We run a Kafka cluster in Kubernetes based on the gcr.io/google_containers/kubernetes-kafka:1.0-10.2.1
docker image with the zookeeper backend using gcr.io/google_containers/kubernetes-zookeeper:1.0-3.4.10
with three instances of both kafka and zookeeper.
We have a few different consumer groups that both consume and produces data on three different topics.
Behaviour: Sometimes a consumer group will set their offset for a topic on a partition to -1 and from then on stop consuming on that topic all together. If we restart our consumers we might see them setting their offset to the latest offset, which might mean that the consumer has missed messages in the time between it going to -1 and being restarted.
I'm having issues finding why a consumer group would ever set its offset to -1 and why it would do so "randomly" after days of uptime. Is there any logical explanation to why Kafka would set this offset for a certain consumer? Cannot see anything in our actual consumers that indicates that they explicitly are doing this.

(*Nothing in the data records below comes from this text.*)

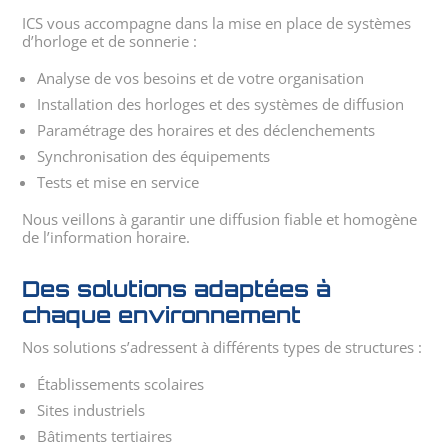
ICS vous accompagne dans la mise en place de systèmes
d’horloge et de sonnerie :
Analyse de vos besoins et de votre organisation
Installation des horloges et des systèmes de diffusion
Paramétrage des horaires et des déclenchements
Synchronisation des équipements
Tests et mise en service
Nous veillons à garantir une diffusion fiable et homogène
de l’information horaire.
Des solutions adaptées à
chaque environnement
Nos solutions s’adressent à différents types de structures :
Établissements scolaires
Sites industriels
Bâtiments tertiaires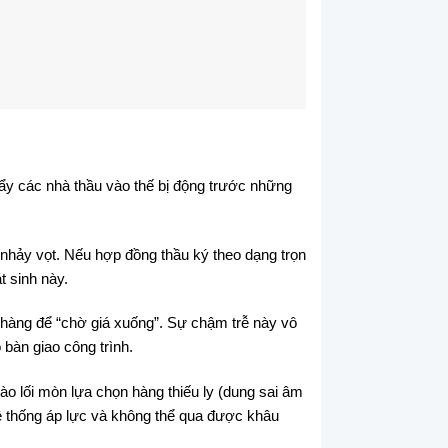
ẩy các nhà thầu vào thế bị động trước những
 nhảy vọt. Nếu hợp đồng thầu ký theo dạng trọn
t sinh này.
 hàng để “chờ giá xuống”. Sự chậm trễ này vô
 bàn giao công trình.
vào lối mòn lựa chọn hàng thiếu ly (dung sai âm
 hệ thống áp lực và không thể qua được khâu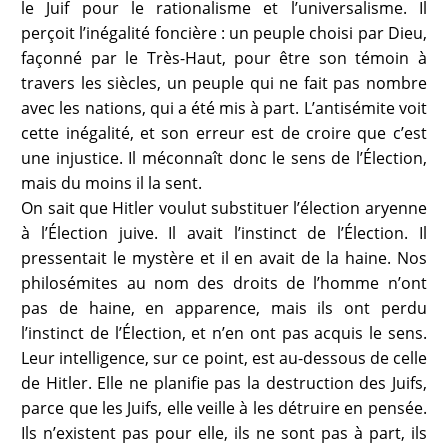
le Juif pour le rationalisme et l’universalisme. Il
perçoit l’inégalité foncière : un peuple choisi par Dieu,
façonné par le Très-Haut, pour être son témoin à
travers les siècles, un peuple qui ne fait pas nombre
avec les nations, qui a été mis à part. L’antisémite voit
cette inégalité, et son erreur est de croire que c’est
une injustice. Il méconnaît donc le sens de l’Élection,
mais du moins il la sent.
On sait que Hitler voulut substituer l’élection aryenne
à l’Élection juive. Il avait l’instinct de l’Élection. Il
pressentait le mystère et il en avait de la haine. Nos
philosémites au nom des droits de l’homme n’ont
pas de haine, en apparence, mais ils ont perdu
l’instinct de l’Élection, et n’en ont pas acquis le sens.
Leur intelligence, sur ce point, est au-dessous de celle
de Hitler. Elle ne planifie pas la destruction des Juifs,
parce que les Juifs, elle veille à les détruire en pensée.
Ils n’existent pas pour elle, ils ne sont pas à part, ils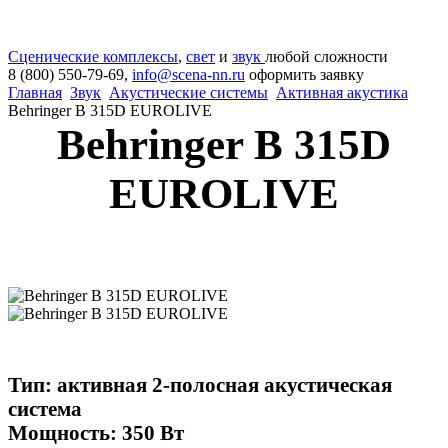
Сценические комплексы
,
свет
и
звук
любой сложности
8 (800) 550-79-69,
info@scena-nn.ru
оформить заявку
Главная
Звук
Акустические системы
Активная акустика
Behringer B 315D EUROLIVE
Behringer B 315D
EUROLIVE
Тип: активная 2-полосная акустическая
система
Мощность: 350 Вт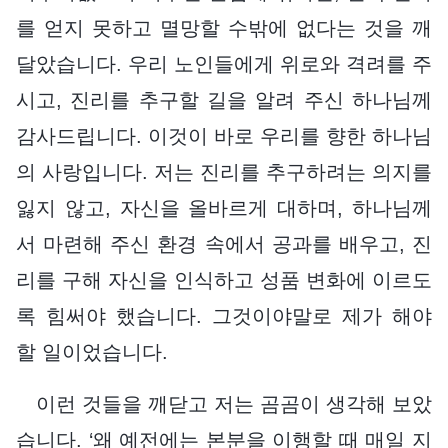
를 얻지 못하고 멸망할 수밖에 없다는 것을 깨
달았습니다. 우리 노인들에게 위로와 격려를 주
시고, 진리를 추구할 길을 알려 주신 하나님께
감사드립니다. 이것이 바로 우리를 향한 하나님
의 사랑입니다. 저는 진리를 추구하려는 의지를
잃지 않고, 자신을 올바르게 대하며, 하나님께
서 마련해 주신 환경 속에서 공과를 배우고, 진
리를 구해 자신을 인식하고 성품 변화에 이르도
록 힘써야 했습니다. 그것이야말로 제가 해야
할 일이었습니다.
이런 것들을 깨닫고 저는 곰곰이 생각해 보았
습니다. ‘왜 예전에는 본분을 이행할 때 매일 지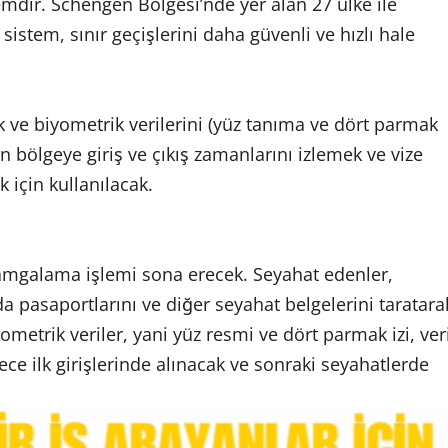
mdir. Schengen Bölgesi’nde yer alan 27 ülke ile
stem, sınır geçişlerini daha güvenli ve hızlı hale
k ve biyometrik verilerini (yüz tanıma ve dört parmak
rın bölgeye giriş ve çıkış zamanlarını izlemek ve vize
k için kullanılacak.
damgalama işlemi sona erecek. Seyahat edenler,
a pasaportlarını ve diğer seyahat belgelerini taratara
ometrik veriler, yani yüz resmi ve dört parmak izi, ver
ece ilk girişlerinde alınacak ve sonraki seyahatlerde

We are currently having consumers both running in golang
and in Node.js
, where all are facing this issue, so our current assumption is that this issue does not have to do with our consumers, but rather with our Kafka setup.
The default offset retention policy offsets.retention.minutes
used to be 1 day and in older Kafka versions the offset got wiped out even for active consumers. Fixed with KIP-211
We originally discovered this with Kafka 0.10.2.1, a few select topics lost the consumer group offsets (i.e., turned to -1) because no messages arrived on the topic for a couple of days and the offset retention policy kicked in and wiped out offsets for active consumers.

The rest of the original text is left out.